For a school such as Loyola, big enough to lay claim to both a downtown campus and their own stop on the Red Line, the U-Pass is a no-brainer. However, North Park is very different from Loyola. We don't have students commuting downtown for classes, and we make much better efforts to remain affordable for our smaller student body. Our tuition goes almost entirely to the operational costs of the school, meaning that North Park has thus far done an exceptional job of keeping our tuition low. For the sake of college affordability, we have to look at how the U-Pass will factor into each student's financial situation because a U-Pass contract would have to include every single North Park student.

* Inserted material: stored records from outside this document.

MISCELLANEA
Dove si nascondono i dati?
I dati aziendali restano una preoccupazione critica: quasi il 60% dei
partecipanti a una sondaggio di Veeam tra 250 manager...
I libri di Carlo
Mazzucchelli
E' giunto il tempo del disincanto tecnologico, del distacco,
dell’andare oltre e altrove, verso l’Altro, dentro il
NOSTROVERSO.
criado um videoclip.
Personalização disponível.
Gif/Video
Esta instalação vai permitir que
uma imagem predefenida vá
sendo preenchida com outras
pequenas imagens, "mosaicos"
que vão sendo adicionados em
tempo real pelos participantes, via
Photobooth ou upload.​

The most conservative estimate for the raise in tuition for the U-Pass is $150, and some estimates are significantly higher. The University of Chicago went through this process last year, and their student life costs went up by $250 to fund the U-Pass. An increase of more than $150 may seem small for some students, but other North Parkers can hardly pay their tuition bills as it is. In addition, some students are already paying $150 for a parking pass and would rarely use the U-Pass. It is not fair to ask them to pay for their classmate's expenses on the CTA.

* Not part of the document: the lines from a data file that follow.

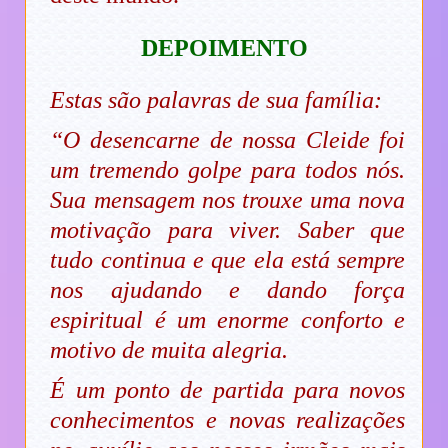
DEPOIMENTO
Estas são palavras de sua família:
“O desencarne de nossa Cleide foi
um tremendo golpe para todos nós.
Sua mensagem nos trouxe uma nova
motivação para viver. Saber que
tudo continua e que ela está sempre
nos ajudando e dando força
espiritual é um enorme conforto e
motivo de muita alegria.
É um ponto de partida para novos
conhecimentos e novas realizações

It was found in SGA sponsored surveys taken earlier this semester that residents of North Park mostly use the CTA for sightseeing. As important as it is to explore the city we study in, sightseeing is not something that everyone should be required to pay towards in their tuition. Commuters, on the other hand, typically use the CTA either every day or hardly ever. Those who don't drive use public transportation to get to school, but those who do drive perhaps have never ridden a bus in their life.

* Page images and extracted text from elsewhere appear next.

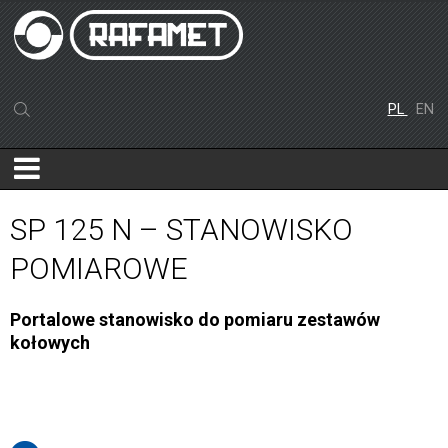
PL
EN
SP 125 N – STANOWISKO
POMIAROWE
Portalowe stanowisko do pomiaru zestawów
kołowych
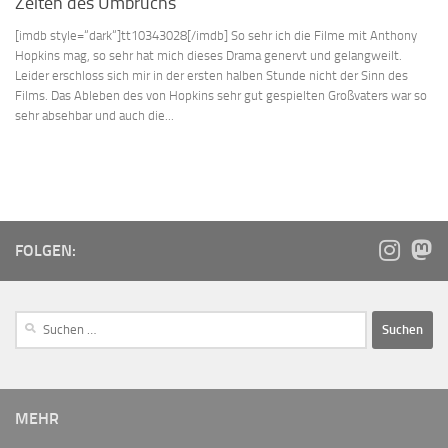
Zeiten des Umbruchs
[imdb style=“dark“]tt10343028[/imdb] So sehr ich die Filme mit Anthony
Hopkins mag, so sehr hat mich dieses Drama genervt und gelangweilt.
Leider erschloss sich mir in der ersten halben Stunde nicht der Sinn des
Films. Das Ableben des von Hopkins sehr gut gespielten Großvaters war so
sehr absehbar und auch die...
FOLGEN:
MEHR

Since almost half of our students are commuters, we need to make sure we are not neglecting them. If there are more commuters taking public transportation daily rather than driving, then the U-Pass might make sense. Until we know that as a fact, however, a lot of students might be alienated by it. We would be adding another transportation cost on top of the parking pass those students are already paying for. The students with cars don’t ask that we subsidize their parking passes or gas, so why should they subsidize our CTA fare? The bottom line is this: it is unfair to expect certain North Parkers to pay for their classmates' weekend excursions downtown when they themselves can barely afford to be here.
The current system for Ventra cards is not perfect, but we can tweak it to fit our students' needs because it is not subject to a CTA contract. It should be streamlined, specifically with the goal of making the Ventra cards available during the first week of the school year. SGA is trying to find the best system because it is their priority to make Chicago accessible to North Parkers. That is the point of the Ventra cards or U-Pass at its core. Hopefully, whichever program is implemented will accomplish this for the best of our student body, lightening the burden of transportation costs rather than adding to it.